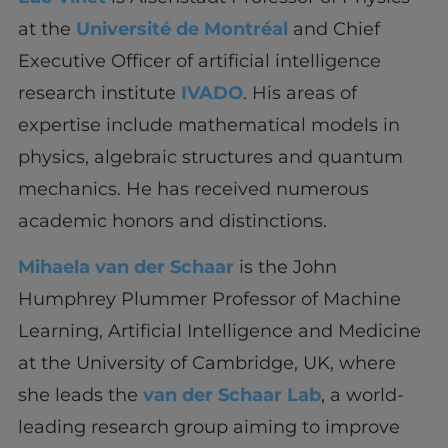
at the
Université de Montréal
and Chief
Executive Officer of artificial intelligence
research institute
IVADO
. His areas of
expertise include mathematical models in
physics, algebraic structures and quantum
mechanics. He has received numerous
academic honors and distinctions.
Mihaela van der Schaar
is the John
Humphrey Plummer Professor of Machine
Learning, Artificial Intelligence and Medicine
at the University of Cambridge, UK, where
she leads the
van der Schaar Lab
, a world-
leading research group aiming to improve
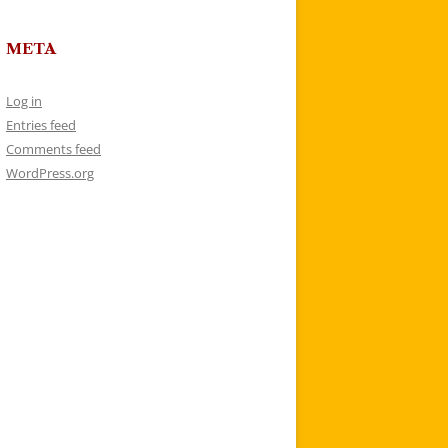
META
Log in
Entries feed
Comments feed
WordPress.org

WORK REQUEST: The lines from the one with "academic honors and distinctions." to the end of the data above should be retyped exactly, both ends included, and pictures are to be left out.

SOLUTION:
academic honors and distinctions.
Mihaela van der Schaar
is the John
Humphrey Plummer Professor of Machine
Learning, Artificial Intelligence and Medicine
at the University of Cambridge, UK, where
she leads the
van der Schaar Lab
, a world-
leading research group aiming to improve
META
Log in
Entries feed
Comments feed
WordPress.org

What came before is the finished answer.